- WHAT IS EXPECTED -
For this exercise, print all of the data exactly as given.

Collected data
----

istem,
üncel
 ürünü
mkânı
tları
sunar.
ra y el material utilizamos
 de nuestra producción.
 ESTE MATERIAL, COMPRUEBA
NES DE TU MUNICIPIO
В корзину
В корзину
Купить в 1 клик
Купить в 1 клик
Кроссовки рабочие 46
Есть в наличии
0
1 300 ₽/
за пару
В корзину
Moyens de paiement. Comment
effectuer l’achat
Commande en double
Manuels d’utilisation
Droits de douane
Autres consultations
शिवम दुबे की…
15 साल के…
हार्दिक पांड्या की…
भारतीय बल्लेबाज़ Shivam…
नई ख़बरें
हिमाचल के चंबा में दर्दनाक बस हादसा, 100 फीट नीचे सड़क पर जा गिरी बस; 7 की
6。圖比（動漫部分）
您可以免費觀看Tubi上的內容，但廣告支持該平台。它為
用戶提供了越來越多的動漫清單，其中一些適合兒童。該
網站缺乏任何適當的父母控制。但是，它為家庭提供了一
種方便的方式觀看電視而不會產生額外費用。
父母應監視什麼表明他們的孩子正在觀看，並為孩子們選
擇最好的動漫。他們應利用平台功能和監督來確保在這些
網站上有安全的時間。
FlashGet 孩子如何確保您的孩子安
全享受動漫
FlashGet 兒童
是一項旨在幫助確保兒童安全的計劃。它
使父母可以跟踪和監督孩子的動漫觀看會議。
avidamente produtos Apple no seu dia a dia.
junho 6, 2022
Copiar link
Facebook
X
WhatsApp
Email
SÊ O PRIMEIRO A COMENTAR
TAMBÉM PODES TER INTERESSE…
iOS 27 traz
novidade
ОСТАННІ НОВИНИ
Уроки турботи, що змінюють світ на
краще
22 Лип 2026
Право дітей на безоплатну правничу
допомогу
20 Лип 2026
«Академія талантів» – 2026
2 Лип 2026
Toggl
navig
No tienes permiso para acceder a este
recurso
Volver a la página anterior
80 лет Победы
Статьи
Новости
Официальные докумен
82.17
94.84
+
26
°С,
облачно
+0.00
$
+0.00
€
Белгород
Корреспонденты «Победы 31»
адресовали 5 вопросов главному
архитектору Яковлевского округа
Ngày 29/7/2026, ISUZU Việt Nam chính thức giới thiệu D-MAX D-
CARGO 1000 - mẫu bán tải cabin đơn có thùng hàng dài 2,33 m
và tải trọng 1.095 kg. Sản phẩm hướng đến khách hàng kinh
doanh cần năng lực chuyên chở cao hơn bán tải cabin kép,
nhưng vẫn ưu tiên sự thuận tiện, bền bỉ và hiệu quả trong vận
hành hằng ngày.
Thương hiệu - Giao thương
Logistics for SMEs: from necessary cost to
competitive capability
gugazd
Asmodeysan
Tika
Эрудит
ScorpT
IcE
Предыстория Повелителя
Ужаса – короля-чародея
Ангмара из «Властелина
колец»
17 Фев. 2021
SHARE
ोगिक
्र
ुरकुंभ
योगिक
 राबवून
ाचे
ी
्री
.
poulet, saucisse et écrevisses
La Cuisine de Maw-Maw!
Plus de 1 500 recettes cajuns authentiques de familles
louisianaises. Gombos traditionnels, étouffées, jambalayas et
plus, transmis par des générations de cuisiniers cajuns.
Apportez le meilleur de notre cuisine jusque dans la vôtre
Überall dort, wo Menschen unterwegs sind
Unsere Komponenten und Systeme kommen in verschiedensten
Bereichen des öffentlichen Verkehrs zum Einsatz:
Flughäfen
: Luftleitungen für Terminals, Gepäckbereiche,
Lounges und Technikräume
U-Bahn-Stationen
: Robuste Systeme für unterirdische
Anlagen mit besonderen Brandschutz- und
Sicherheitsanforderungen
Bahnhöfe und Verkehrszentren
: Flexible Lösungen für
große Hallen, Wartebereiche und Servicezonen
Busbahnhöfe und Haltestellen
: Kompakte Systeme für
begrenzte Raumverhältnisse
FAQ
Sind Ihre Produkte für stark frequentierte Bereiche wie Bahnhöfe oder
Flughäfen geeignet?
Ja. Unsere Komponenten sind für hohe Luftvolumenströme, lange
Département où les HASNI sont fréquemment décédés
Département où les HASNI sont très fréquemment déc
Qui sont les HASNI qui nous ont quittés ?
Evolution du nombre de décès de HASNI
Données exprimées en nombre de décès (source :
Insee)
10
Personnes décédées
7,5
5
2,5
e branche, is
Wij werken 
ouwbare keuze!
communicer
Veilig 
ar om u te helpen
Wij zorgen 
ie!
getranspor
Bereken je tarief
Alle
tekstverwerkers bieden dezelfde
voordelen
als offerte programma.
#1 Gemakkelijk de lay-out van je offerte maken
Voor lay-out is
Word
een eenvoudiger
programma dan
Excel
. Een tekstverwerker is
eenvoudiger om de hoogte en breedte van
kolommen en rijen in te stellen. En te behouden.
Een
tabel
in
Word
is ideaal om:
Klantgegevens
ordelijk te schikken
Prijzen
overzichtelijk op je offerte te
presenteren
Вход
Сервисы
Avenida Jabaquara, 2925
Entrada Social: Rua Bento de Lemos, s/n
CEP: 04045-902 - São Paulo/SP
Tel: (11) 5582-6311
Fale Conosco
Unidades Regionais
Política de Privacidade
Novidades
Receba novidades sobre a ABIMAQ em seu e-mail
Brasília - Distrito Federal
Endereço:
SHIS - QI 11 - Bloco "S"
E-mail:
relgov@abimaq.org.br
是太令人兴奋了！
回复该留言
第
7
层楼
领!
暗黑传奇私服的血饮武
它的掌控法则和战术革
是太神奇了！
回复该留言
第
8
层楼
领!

----

- YOUR SOLUTION -
istem,
üncel
 ürünü
mkânı
tları
sunar.
ra y el material utilizamos
 de nuestra producción.
 ESTE MATERIAL, COMPRUEBA
NES DE TU MUNICIPIO
В корзину
В корзину
Купить в 1 клик
Купить в 1 клик
Кроссовки рабочие 46
Есть в наличии
0
1 300 ₽/
за пару
В корзину
Moyens de paiement. Comment
effectuer l’achat
Commande en double
Manuels d’utilisation
Droits de douane
Autres consultations
शिवम दुबे की…
15 साल के…
हार्दिक पांड्या की…
भारतीय बल्लेबाज़ Shivam…
नई ख़बरें
हिमाचल के चंबा में दर्दनाक बस हादसा, 100 फीट नीचे सड़क पर जा गिरी बस; 7 की
6。圖比（動漫部分）
您可以免費觀看Tubi上的內容，但廣告支持該平台。它為
用戶提供了越來越多的動漫清單，其中一些適合兒童。該
網站缺乏任何適當的父母控制。但是，它為家庭提供了一
種方便的方式觀看電視而不會產生額外費用。
父母應監視什麼表明他們的孩子正在觀看，並為孩子們選
擇最好的動漫。他們應利用平台功能和監督來確保在這些
網站上有安全的時間。
FlashGet 孩子如何確保您的孩子安
全享受動漫
FlashGet 兒童
是一項旨在幫助確保兒童安全的計劃。它
使父母可以跟踪和監督孩子的動漫觀看會議。
avidamente produtos Apple no seu dia a dia.
junho 6, 2022
Copiar link
Facebook
X
WhatsApp
Email
SÊ O PRIMEIRO A COMENTAR
TAMBÉM PODES TER INTERESSE…
iOS 27 traz
novidade
ОСТАННІ НОВИНИ
Уроки турботи, що змінюють світ на
краще
22 Лип 2026
Право дітей на безоплатну правничу
допомогу
20 Лип 2026
«Академія талантів» – 2026
2 Лип 2026
Toggl
navig
No tienes permiso para acceder a este
recurso
Volver a la página anterior
80 лет Победы
Статьи
Новости
Официальные докумен
82.17
94.84
+
26
°С,
облачно
+0.00
$
+0.00
€
Белгород
Корреспонденты «Победы 31»
адресовали 5 вопросов главному
архитектору Яковлевского округа
Ngày 29/7/2026, ISUZU Việt Nam chính thức giới thiệu D-MAX D-
CARGO 1000 - mẫu bán tải cabin đơn có thùng hàng dài 2,33 m
và tải trọng 1.095 kg. Sản phẩm hướng đến khách hàng kinh
doanh cần năng lực chuyên chở cao hơn bán tải cabin kép,
nhưng vẫn ưu tiên sự thuận tiện, bền bỉ và hiệu quả trong vận
hành hằng ngày.
Thương hiệu - Giao thương
Logistics for SMEs: from necessary cost to
competitive capability
gugazd
Asmodeysan
Tika
Эрудит
ScorpT
IcE
Предыстория Повелителя
Ужаса – короля-чародея
Ангмара из «Властелина
колец»
17 Фев. 2021
SHARE
ोगिक
्र
ुरकुंभ
योगिक
 राबवून
ाचे
ी
्री
.
poulet, saucisse et écrevisses
La Cuisine de Maw-Maw!
Plus de 1 500 recettes cajuns authentiques de familles
louisianaises. Gombos traditionnels, étouffées, jambalayas et
plus, transmis par des générations de cuisiniers cajuns.
Apportez le meilleur de notre cuisine jusque dans la vôtre
Überall dort, wo Menschen unterwegs sind
Unsere Komponenten und Systeme kommen in verschiedensten
Bereichen des öffentlichen Verkehrs zum Einsatz:
Flughäfen
: Luftleitungen für Terminals, Gepäckbereiche,
Lounges und Technikräume
U-Bahn-Stationen
: Robuste Systeme für unterirdische
Anlagen mit besonderen Brandschutz- und
Sicherheitsanforderungen
Bahnhöfe und Verkehrszentren
: Flexible Lösungen für
große Hallen, Wartebereiche und Servicezonen
Busbahnhöfe und Haltestellen
: Kompakte Systeme für
begrenzte Raumverhältnisse
FAQ
Sind Ihre Produkte für stark frequentierte Bereiche wie Bahnhöfe oder
Flughäfen geeignet?
Ja. Unsere Komponenten sind für hohe Luftvolumenströme, lange
Département où les HASNI sont fréquemment décédés
Département où les HASNI sont très fréquemment déc
Qui sont les HASNI qui nous ont quittés ?
Evolution du nombre de décès de HASNI
Données exprimées en nombre de décès (source :
Insee)
10
Personnes décédées
7,5
5
2,5
e branche, is
Wij werken 
ouwbare keuze!
communicer
Veilig 
ar om u te helpen
Wij zorgen 
ie!
getranspor
Bereken je tarief
Alle
tekstverwerkers bieden dezelfde
voordelen
als offerte programma.
#1 Gemakkelijk de lay-out van je offerte maken
Voor lay-out is
Word
een eenvoudiger
programma dan
Excel
. Een tekstverwerker is
eenvoudiger om de hoogte en breedte van
kolommen en rijen in te stellen. En te behouden.
Een
tabel
in
Word
is ideaal om:
Klantgegevens
ordelijk te schikken
Prijzen
overzichtelijk op je offerte te
presenteren
Вход
Сервисы
Avenida Jabaquara, 2925
Entrada Social: Rua Bento de Lemos, s/n
CEP: 04045-902 - São Paulo/SP
Tel: (11) 5582-6311
Fale Conosco
Unidades Regionais
Política de Privacidade
Novidades
Receba novidades sobre a ABIMAQ em seu e-mail
Brasília - Distrito Federal
Endereço:
SHIS - QI 11 - Bloco "S"
E-mail:
relgov@abimaq.org.br
是太令人兴奋了！
回复该留言
第
7
层楼
领!
暗黑传奇私服的血饮武
它的掌控法则和战术革
是太神奇了！
回复该留言
第
8
层楼
领!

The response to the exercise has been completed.